Remembering Civil Rights Activist Fred Shuttlesworth
Sixty-seven years ago yesterday, on Dec 25, 1956, pioneering civil rights activist Fred Shuttlesworth survived a Ku Klux Klan bombing.
Fred Shuttlesworth somehow survived the KKK bombing that took out his home next to the Bethel Baptist Church in Birmingham, Alabama.
An arriving policeman advised him to leave town fast. In the “Eyes on the Prize” documentary, Shuttlesworth quoted himself as replying, “Officer, you’re not me. You go back and tell your Klan brethren if God could keep me through this, then I’m here for the duration.’”

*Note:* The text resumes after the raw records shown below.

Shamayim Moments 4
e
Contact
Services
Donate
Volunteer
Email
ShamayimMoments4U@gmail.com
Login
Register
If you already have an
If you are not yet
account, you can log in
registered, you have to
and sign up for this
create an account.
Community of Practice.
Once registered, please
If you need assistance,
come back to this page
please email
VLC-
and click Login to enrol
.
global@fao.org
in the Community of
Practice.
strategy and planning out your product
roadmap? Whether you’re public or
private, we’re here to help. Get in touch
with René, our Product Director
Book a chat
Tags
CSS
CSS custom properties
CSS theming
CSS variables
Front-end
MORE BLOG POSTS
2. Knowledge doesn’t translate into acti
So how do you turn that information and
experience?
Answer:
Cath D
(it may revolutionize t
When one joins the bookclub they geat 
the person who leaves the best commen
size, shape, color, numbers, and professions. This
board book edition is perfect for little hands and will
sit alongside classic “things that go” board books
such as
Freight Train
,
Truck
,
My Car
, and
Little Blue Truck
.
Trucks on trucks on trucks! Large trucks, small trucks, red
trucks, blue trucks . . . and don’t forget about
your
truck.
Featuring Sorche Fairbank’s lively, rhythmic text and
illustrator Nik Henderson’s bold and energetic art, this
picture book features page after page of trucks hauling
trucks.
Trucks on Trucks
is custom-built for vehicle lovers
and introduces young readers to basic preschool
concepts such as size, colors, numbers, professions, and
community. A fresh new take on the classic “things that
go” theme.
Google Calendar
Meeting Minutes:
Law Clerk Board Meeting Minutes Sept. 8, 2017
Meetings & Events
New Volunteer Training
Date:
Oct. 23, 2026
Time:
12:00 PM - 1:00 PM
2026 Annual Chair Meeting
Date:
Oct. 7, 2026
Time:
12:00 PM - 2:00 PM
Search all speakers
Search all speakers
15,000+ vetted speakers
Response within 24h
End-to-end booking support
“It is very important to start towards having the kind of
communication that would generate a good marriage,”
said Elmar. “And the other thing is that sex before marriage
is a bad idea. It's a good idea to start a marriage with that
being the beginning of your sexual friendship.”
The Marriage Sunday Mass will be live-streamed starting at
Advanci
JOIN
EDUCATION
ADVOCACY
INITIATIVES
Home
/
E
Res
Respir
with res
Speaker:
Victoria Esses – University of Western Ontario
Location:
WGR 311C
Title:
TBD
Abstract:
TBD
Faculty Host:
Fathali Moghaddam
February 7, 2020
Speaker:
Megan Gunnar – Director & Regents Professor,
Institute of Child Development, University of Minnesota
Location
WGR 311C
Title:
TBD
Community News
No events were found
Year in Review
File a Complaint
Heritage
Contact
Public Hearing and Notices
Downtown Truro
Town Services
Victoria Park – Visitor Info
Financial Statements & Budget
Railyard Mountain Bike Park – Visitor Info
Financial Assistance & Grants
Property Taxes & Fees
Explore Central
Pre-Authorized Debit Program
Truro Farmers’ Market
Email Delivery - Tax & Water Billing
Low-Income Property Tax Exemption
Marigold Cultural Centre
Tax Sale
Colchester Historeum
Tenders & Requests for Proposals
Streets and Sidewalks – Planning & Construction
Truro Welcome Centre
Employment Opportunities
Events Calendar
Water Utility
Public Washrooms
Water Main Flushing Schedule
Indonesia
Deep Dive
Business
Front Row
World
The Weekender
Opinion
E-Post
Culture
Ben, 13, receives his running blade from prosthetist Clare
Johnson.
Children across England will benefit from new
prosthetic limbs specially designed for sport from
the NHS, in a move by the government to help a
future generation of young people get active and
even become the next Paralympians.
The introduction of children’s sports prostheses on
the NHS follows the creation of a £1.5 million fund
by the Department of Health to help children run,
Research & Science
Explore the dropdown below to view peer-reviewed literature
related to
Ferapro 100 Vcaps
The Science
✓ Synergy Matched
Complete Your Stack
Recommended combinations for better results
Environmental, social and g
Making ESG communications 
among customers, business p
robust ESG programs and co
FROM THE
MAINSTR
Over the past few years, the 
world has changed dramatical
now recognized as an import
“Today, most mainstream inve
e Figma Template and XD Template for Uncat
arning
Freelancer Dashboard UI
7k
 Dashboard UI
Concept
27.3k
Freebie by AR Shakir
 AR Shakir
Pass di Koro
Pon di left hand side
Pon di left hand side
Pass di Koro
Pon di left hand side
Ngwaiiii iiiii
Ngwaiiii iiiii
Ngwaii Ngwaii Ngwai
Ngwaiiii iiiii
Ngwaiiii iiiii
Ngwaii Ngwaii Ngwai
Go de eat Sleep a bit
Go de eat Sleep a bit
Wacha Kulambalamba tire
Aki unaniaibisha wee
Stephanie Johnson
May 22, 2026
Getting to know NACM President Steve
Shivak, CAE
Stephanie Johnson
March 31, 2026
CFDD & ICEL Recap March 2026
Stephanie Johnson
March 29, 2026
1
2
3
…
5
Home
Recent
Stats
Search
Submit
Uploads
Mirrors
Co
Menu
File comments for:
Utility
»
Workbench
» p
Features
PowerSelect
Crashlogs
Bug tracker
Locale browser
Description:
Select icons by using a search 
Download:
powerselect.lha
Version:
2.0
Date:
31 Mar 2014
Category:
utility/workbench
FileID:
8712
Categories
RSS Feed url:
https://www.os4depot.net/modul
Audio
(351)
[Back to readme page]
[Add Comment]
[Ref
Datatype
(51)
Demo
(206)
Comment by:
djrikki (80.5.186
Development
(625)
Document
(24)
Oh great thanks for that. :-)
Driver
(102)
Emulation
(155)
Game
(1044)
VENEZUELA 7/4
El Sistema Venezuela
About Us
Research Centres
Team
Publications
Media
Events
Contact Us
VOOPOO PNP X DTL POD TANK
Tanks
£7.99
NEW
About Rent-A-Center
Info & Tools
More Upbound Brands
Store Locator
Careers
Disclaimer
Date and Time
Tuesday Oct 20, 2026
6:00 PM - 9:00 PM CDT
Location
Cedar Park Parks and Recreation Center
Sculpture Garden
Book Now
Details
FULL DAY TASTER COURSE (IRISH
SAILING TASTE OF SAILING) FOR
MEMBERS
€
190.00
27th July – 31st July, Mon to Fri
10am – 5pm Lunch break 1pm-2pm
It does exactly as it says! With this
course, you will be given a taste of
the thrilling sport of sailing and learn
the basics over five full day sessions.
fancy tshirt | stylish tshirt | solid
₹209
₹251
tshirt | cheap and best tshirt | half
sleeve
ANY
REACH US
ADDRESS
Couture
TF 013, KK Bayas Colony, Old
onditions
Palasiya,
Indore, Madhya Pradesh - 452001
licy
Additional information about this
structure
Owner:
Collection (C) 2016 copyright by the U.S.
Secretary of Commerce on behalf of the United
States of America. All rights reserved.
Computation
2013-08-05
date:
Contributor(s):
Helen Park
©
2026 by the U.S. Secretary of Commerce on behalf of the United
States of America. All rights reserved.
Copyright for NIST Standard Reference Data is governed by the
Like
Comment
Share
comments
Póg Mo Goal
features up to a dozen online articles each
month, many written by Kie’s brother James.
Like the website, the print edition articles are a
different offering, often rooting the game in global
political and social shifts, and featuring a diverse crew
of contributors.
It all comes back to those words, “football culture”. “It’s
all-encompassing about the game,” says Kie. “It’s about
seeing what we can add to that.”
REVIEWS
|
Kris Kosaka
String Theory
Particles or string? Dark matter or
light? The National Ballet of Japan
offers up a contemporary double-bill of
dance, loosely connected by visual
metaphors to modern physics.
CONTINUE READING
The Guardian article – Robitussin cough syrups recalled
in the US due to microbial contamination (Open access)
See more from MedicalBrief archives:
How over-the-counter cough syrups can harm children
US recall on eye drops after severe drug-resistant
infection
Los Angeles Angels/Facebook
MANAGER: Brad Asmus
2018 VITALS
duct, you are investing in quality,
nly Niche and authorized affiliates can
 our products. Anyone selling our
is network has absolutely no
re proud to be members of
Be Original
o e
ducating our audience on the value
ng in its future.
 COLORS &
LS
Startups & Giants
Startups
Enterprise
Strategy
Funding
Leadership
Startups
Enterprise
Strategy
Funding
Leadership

Months later, he and his family were beaten after trying to enroll his daughters in an all-white school.
They beat him with fists, chains and brass knuckles. His wife, Ruby, was stabbed in the hip, trying to get her daughters back in the car. His daughter, Ruby Fredericka, had her ankle broken. When the examining physician was amazed the pastor failed to suffer worse injuries, Shuttlesworth said, “Well, doctor, the Lord knew I lived in a hard town, so he gave me a hard head.”
Dr. Martin Luther King Jr. called him “the most courageous civil rights fighter in the South”. You can learn more about the bombing at the Equal Justice Initiative and about Shuttlesworth at the King Institute, in this hour-long documentary. and Andrew Manis’s 1999 biography of Shuttlesworth, A Fire You Can’t Put Out.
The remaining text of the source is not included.